--- The data Enclosed Below ---

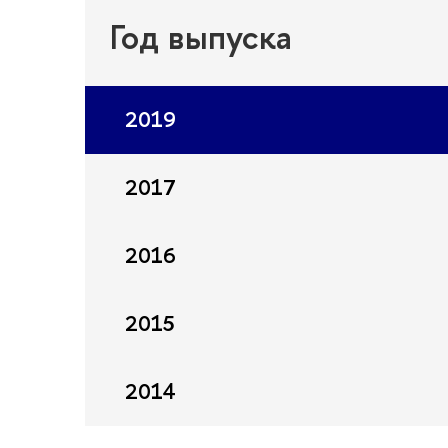
Год выпуска
2019
2017
2016
2015
2014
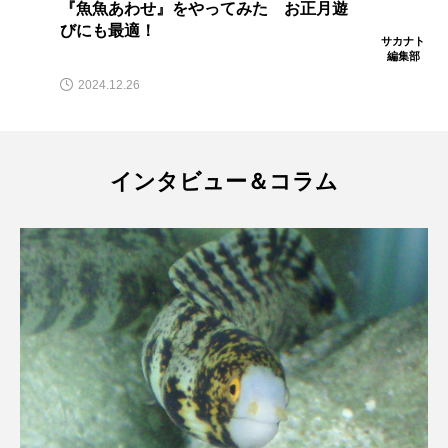
『魚魚あわせ』をやってみた お正月遊
びにも最適！
サカナト
編集部
2024.12.26
インタビュー＆コラム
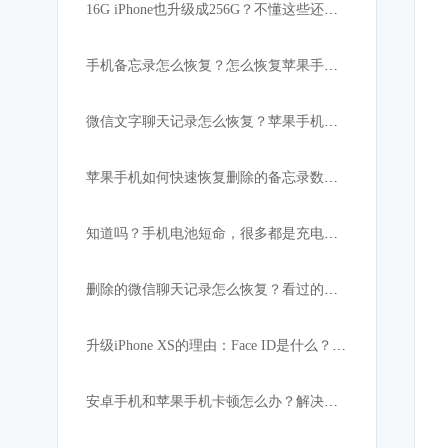
16G iPhone也升级成256G？不懂这些还真的不行！
手机备忘录怎么恢复？怎么恢复苹果手机突然消失的备忘录内容
微信文字聊天记录怎么恢复？苹果手机微信数据恢复教程
苹果手机如何快速恢复删除的备忘录数据:iPhone必备
知道吗？手机电池短命，很多都是充电宝惹的祸！
删除的微信聊天记录怎么恢复？看过的都找回了
升级iPhone XS的理由：Face ID是什么？解锁速度比上代快
安卓手机和苹果手机卡顿怎么办？解决手机卡顿小妙招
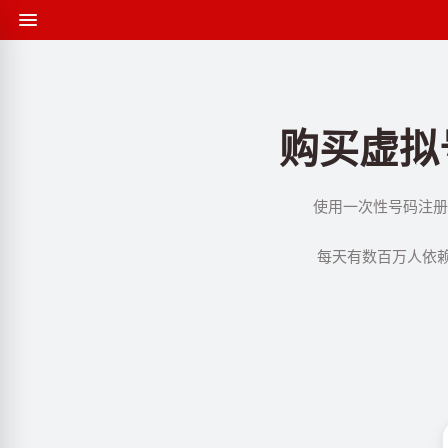
购买虚拟号
使用一次性号码注册 
每天有数百万人依赖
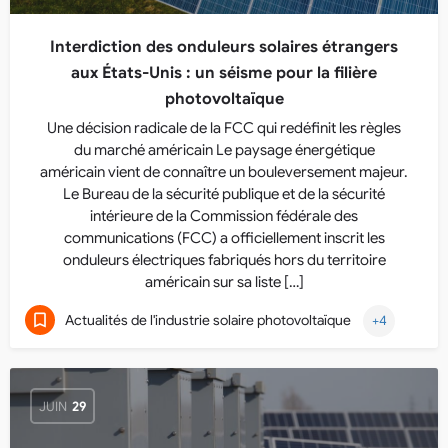
Interdiction des onduleurs solaires étrangers
aux États-Unis : un séisme pour la filière
photovoltaïque
Une décision radicale de la FCC qui redéfinit les règles
du marché américain Le paysage énergétique
américain vient de connaître un bouleversement majeur.
Le Bureau de la sécurité publique et de la sécurité
intérieure de la Commission fédérale des
communications (FCC) a officiellement inscrit les
onduleurs électriques fabriqués hors du territoire
américain sur sa liste […]
Actualités de l'industrie solaire photovoltaïque
+4
JUIN
29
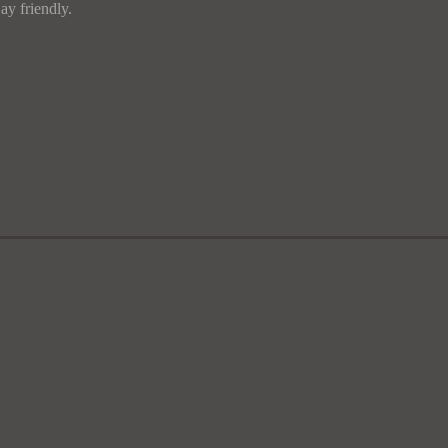
ay friendly.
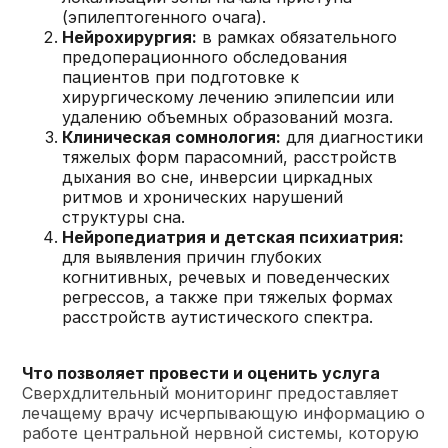
(эпилептогенного очага).
Нейрохирургия:
в рамках обязательного
предоперационного обследования
пациентов при подготовке к
хирургическому лечению эпилепсии или
удалению объемных образований мозга.
Клиническая сомнология:
для диагностики
тяжелых форм парасомний, расстройств
дыхания во сне, инверсии циркадных
ритмов и хронических нарушений
структуры сна.
Нейропедиатрия и детская психиатрия:
для выявления причин глубоких
когнитивных, речевых и поведенческих
регрессов, а также при тяжелых формах
расстройств аутистического спектра.
Что позволяет провести и оценить услуга
Сверхдлительный мониторинг предоставляет
лечащему врачу исчерпывающую информацию о
работе центральной нервной системы, которую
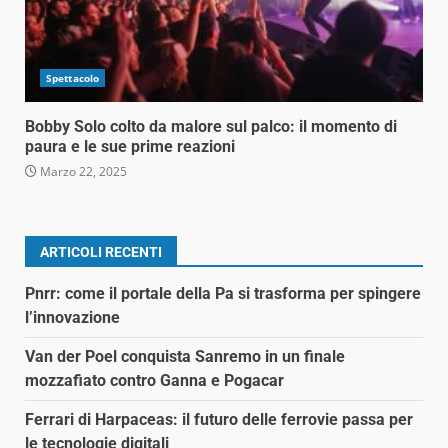
Spettacolo
Bobby Solo colto da malore sul palco: il momento di
paura e le sue prime reazioni
Marzo 22, 2025
ARTICOLI RECENTI
Pnrr: come il portale della Pa si trasforma per spingere
l’innovazione
Van der Poel conquista Sanremo in un finale
mozzafiato contro Ganna e Pogacar
Ferrari di Harpaceas: il futuro delle ferrovie passa per
le tecnologie digitali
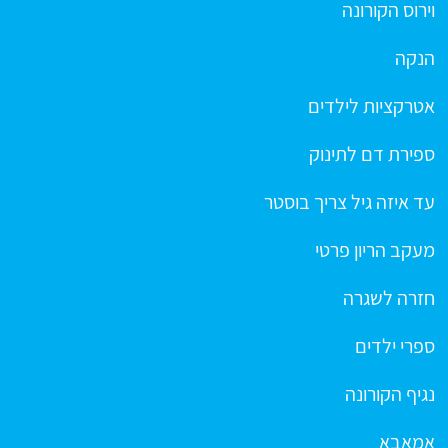
וירוס הקורונה
הנקה
אטרקציות לילדים
ספירת דם לתינוק
עד איזה גיל צריך בוסטר
מעקב הריון פרטי
חזרה לשגרה
ספרי ילדים
נגיף הקורונה
אמאבא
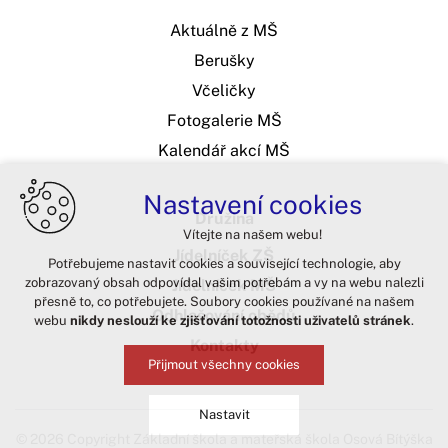
Aktuálně z MŠ
Berušky
Včeličky
Fotogalerie MŠ
Kalendář akcí MŠ
Nastavení cookies
Družina
Vítejte na našem webu!
Jídelníček ZŠ
Potřebujeme nastavit cookies a související technologie, aby
zobrazovaný obsah odpovídal vašim potřebám a vy na webu nalezli
Jídelníček MŠ
přesně to, co potřebujete. Soubory cookies používané na našem
Odhlašování obědů
webu
nikdy neslouží ke zjišťování totožnosti uživatelů stránek
.
Kontakty
Přijmout všechny cookies
Nastavit
© 2026 Copyright Základní škola a mateřská škola Osová Bítýška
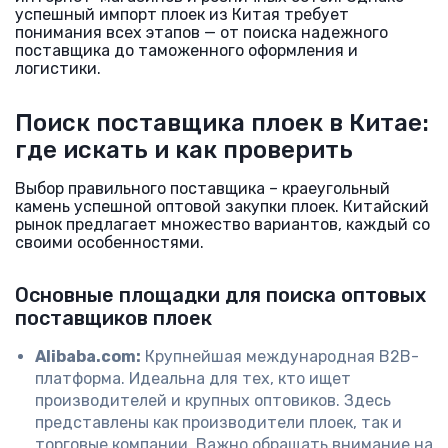
успешный импорт плоек из Китая требует
понимания всех этапов — от поиска надежного
поставщика до таможенного оформления и
логистики.
Поиск поставщика плоек в Китае:
где искать и как проверить
Выбор правильного поставщика – краеугольный
камень успешной оптовой закупки плоек. Китайский
рынок предлагает множество вариантов, каждый со
своими особенностями.
Основные площадки для поиска оптовых
поставщиков плоек
Alibaba.com:
Крупнейшая международная B2B-
платформа. Идеальна для тех, кто ищет
производителей и крупных оптовиков. Здесь
представлены как производители плоек, так и
торговые компании. Важно обращать внимание на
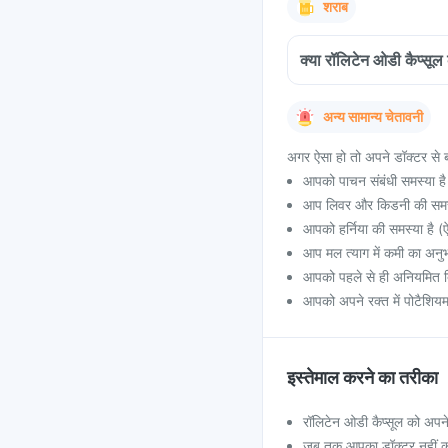
शराब
क्या रॉलिटेन ओडी कैप्सू
अन्य सामान्य चेतावनी
अगर ऐसा हो तो अपने डॉक्टर से ब
आपको पाचन संबंधी समस्या ह
आप लिवर और किडनी की समस्य
आपको हर्निया की समस्या है (ऐ
आप मल त्याग में कमी का अनुभव
आपको पहले से ही अनियमित द
आपको अपने रक्त में पोटैशियम
इस्तेमाल करने का तरीका
रॉलिटेन ओडी कैप्सूल को अपने ड
जब तक आपका डॉक्टर नहीं क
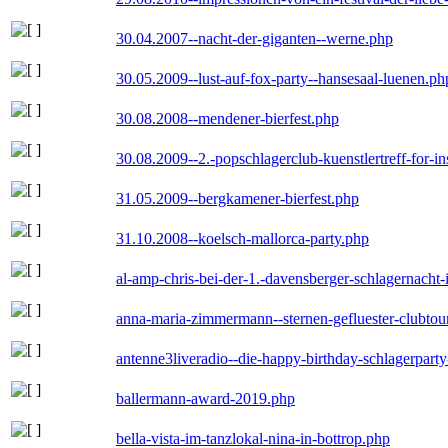
30.04.2007--nacht-der-giganten--werne.php
30.05.2009--lust-auf-fox-party--hansesaal-luenen.ph
30.08.2008--mendener-bierfest.php
30.08.2009--2.-popschlagerclub-kuenstlertreff-for-i
31.05.2009--bergkamener-bierfest.php
31.10.2008--koelsch-mallorca-party.php
al-amp-chris-bei-der-1.-davensberger-schlagernacht
anna-maria-zimmermann--sternen-gefluester-clubtou
antenne3liveradio--die-happy-birthday-schlagerpart
ballermann-award-2019.php
bella-vista-im-tanzlokal-nina-in-bottrop.php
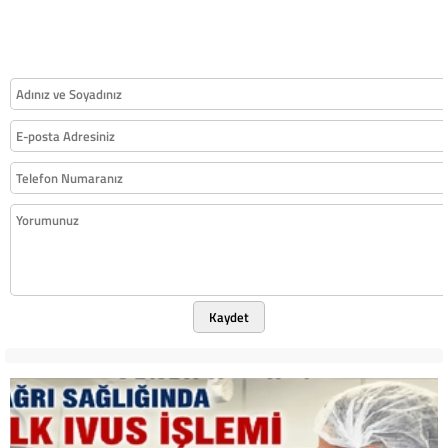
Kaydet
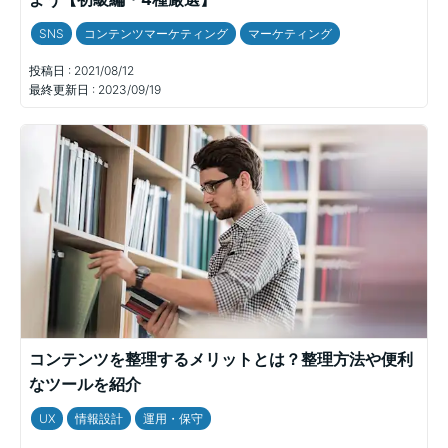
SNS
コンテンツマーケティング
マーケティング
投稿日 :
2021/08/12
最終更新日 :
2023/09/19
コンテンツを整理するメリットとは？整理方法や便利
なツールを紹介
UX
情報設計
運用・保守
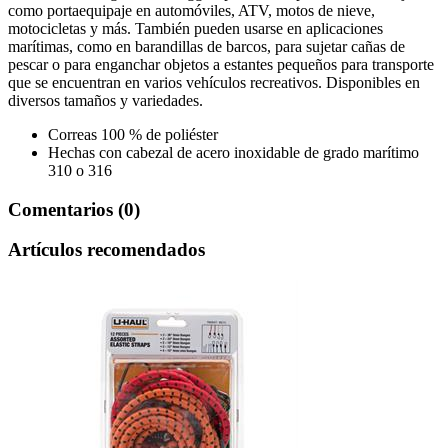
como portaequipaje en automóviles, ATV, motos de nieve,
motocicletas y más. También pueden usarse en aplicaciones
marítimas, como en barandillas de barcos, para sujetar cañas de
pescar o para enganchar objetos a estantes pequeños para transporte
que se encuentran en varios vehículos recreativos. Disponibles en
diversos tamaños y variedades.
Correas 100 % de poliéster
Hechas con cabezal de acero inoxidable de grado marítimo
310 o 316
Comentarios (0)
Artículos recomendados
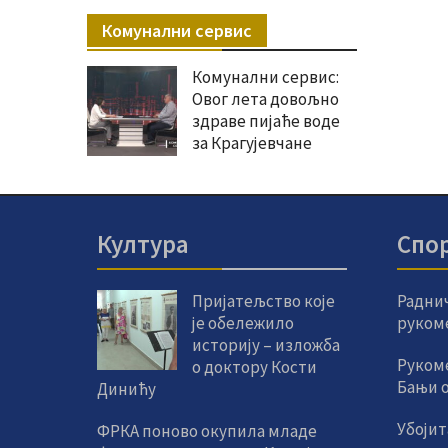
Комунални сервис
Комунални сервис:
Овог лета довољно
здраве пијаће воде
за Крагујевчане
Култура
Спо
Пријатељство које
Радни
је обележило
руком
историју – изложба
Руком
о доктору Кости
Бањи од
Динићу
Убојит
ФРКА поново окупила младе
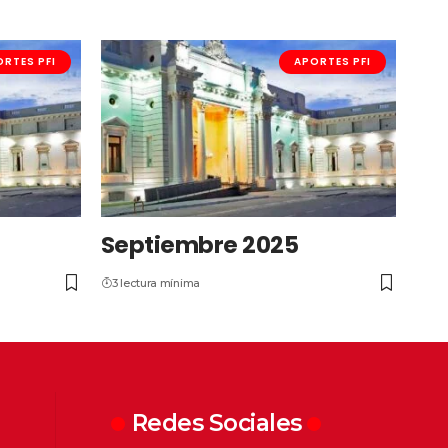
RTES PFI
APORTES PFI
Septiembre 2025
3 lectura mínima
Redes Sociales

--- End of Enclosed The data ---

• Problem to solve: Please retype the records above exactly, leaving every image out.

• Problem solution:
Год выпуска
2019
2017
2016
2015
2014
『魚魚あわせ』をやってみた お正月遊
びにも最適！
サカナト
編集部
2024.12.26
インタビュー＆コラム
16G iPhone也升级成256G？不懂这些还真的不行！
手机备忘录怎么恢复？怎么恢复苹果手机突然消失的备忘录内容
微信文字聊天记录怎么恢复？苹果手机微信数据恢复教程
苹果手机如何快速恢复删除的备忘录数据:iPhone必备
知道吗？手机电池短命，很多都是充电宝惹的祸！
删除的微信聊天记录怎么恢复？看过的都找回了
升级iPhone XS的理由：Face ID是什么？解锁速度比上代快
安卓手机和苹果手机卡顿怎么办？解决手机卡顿小妙招
购买虚拟号
使用一次性号码注册 
每天有数百万人依赖
Interdiction des onduleurs solaires étrangers
aux États-Unis : un séisme pour la filière
photovoltaïque
Une décision radicale de la FCC qui redéfinit les règles
du marché américain Le paysage énergétique
américain vient de connaître un bouleversement majeur.
Le Bureau de la sécurité publique et de la sécurité
intérieure de la Commission fédérale des
communications (FCC) a officiellement inscrit les
onduleurs électriques fabriqués hors du territoire
américain sur sa liste […]
Actualités de l'industrie solaire photovoltaïque
+4
JUIN
29
ay friendly.
(эпилептогенного очага).
Нейрохирургия:
в рамках обязательного
предоперационного обследования
пациентов при подготовке к
хирургическому лечению эпилепсии или
удалению объемных образований мозга.
Клиническая сомнология:
для диагностики
тяжелых форм парасомний, расстройств
дыхания во сне, инверсии циркадных
ритмов и хронических нарушений
структуры сна.
Нейропедиатрия и детская психиатрия:
для выявления причин глубоких
когнитивных, речевых и поведенческих
регрессов, а также при тяжелых формах
расстройств аутистического спектра.
Что позволяет провести и оценить услуга
Сверхдлительный мониторинг предоставляет
лечащему врачу исчерпывающую информацию о
работе центральной нервной системы, которую
Spettacolo
Bobby Solo colto da malore sul palco: il momento di
paura e le sue prime reazioni
Marzo 22, 2025
ARTICOLI RECENTI
Pnrr: come il portale della Pa si trasforma per spingere
l’innovazione
Van der Poel conquista Sanremo in un finale
mozzafiato contro Ganna e Pogacar
Ferrari di Harpaceas: il futuro delle ferrovie passa per
le tecnologie digitali
וירוס הקורונה
הנקה
אטרקציות לילדים
ספירת דם לתינוק
עד איזה גיל צריך בוסטר
מעקב הריון פרטי
חזרה לשגרה
ספרי ילדים
נגיף הקורונה
אמאבא
Aktuálně z MŠ
Berušky
Včeličky
Fotogalerie MŠ
Kalendář akcí MŠ
Nastavení cookies
Družina
Vítejte na našem webu!
Jídelníček ZŠ
Potřebujeme nastavit cookies a související technologie, aby
zobrazovaný obsah odpovídal vašim potřebám a vy na webu nalezli
Jídelníček MŠ
přesně to, co potřebujete. Soubory cookies používané na našem
Odhlašování obědů
webu
nikdy neslouží ke zjišťování totožnosti uživatelů stránek
.
Kontakty
Přijmout všechny cookies
Nastavit
© 2026 Copyright Základní škola a mateřská škola Osová Bítýška
успешный импорт плоек из Китая требует
понимания всех этапов — от поиска надежного
поставщика до таможенного оформления и
логистики.
Поиск поставщика плоек в Китае:
где искать и как проверить
Выбор правильного поставщика – краеугольный
камень успешной оптовой закупки плоек. Китайский
рынок предлагает множество вариантов, каждый со
своими особенностями.
Основные площадки для поиска оптовых
поставщиков плоек
Alibaba.com:
Крупнейшая международная B2B-
платформа. Идеальна для тех, кто ищет
производителей и крупных оптовиков. Здесь
представлены как производители плоек, так и
торговые компании. Важно обращать внимание на
शराब
क्या रॉलिटेन ओडी कैप्सू
अन्य सामान्य चेतावनी
अगर ऐसा हो तो अपने डॉक्टर से ब
आपको पाचन संबंधी समस्या ह
आप लिवर और किडनी की समस्य
आपको हर्निया की समस्या है (ऐ
आप मल त्याग में कमी का अनुभव
आपको पहले से ही अनियमित द
आपको अपने रक्त में पोटैशियम
इस्तेमाल करने का तरीका
रॉलिटेन ओडी कैप्सूल को अपने ड
जब तक आपका डॉक्टर नहीं क
30.04.2007--nacht-der-giganten--werne.php
30.05.2009--lust-auf-fox-party--hansesaal-luenen.ph
30.08.2008--mendener-bierfest.php
30.08.2009--2.-popschlagerclub-kuenstlertreff-for-i
31.05.2009--bergkamener-bierfest.php
31.10.2008--koelsch-mallorca-party.php
al-amp-chris-bei-der-1.-davensberger-schlagernacht
anna-maria-zimmermann--sternen-gefluester-clubtou
antenne3liveradio--die-happy-birthday-schlagerpart
ballermann-award-2019.php
bella-vista-im-tanzlokal-nina-in-bottrop.php
Kaydet
SNS
コンテンツマーケティング
マーケティング
投稿日 :
2021/08/12
最終更新日 :
2023/09/19
コンテンツを整理するメリットとは？整理方法や便利
なツールを紹介
UX
情報設計
運用・保守
como portaequipaje en automóviles, ATV, motos de nieve,
motocicletas y más. También pueden usarse en aplicaciones
marítimas, como en barandillas de barcos, para sujetar cañas de
pescar o para enganchar objetos a estantes pequeños para transporte
que se encuentran en varios vehículos recreativos. Disponibles en
diversos tamaños y variedades.
Correas 100 % de poliéster
Hechas con cabezal de acero inoxidable de grado marítimo
310 o 316
Comentarios (0)
Artículos recomendados
Комунални сервис
Комунални сервис:
Овог лета довољно
здраве пијаће воде
за Крагујевчане
Култура
Спо
Пријатељство које
Радни
је обележило
руком
историју – изложба
Руком
о доктору Кости
Бањи од
Динићу
Убојит
ФРКА поново окупила младе
RTES PFI
APORTES PFI
Septiembre 2025
3 lectura mínima
Redes Sociales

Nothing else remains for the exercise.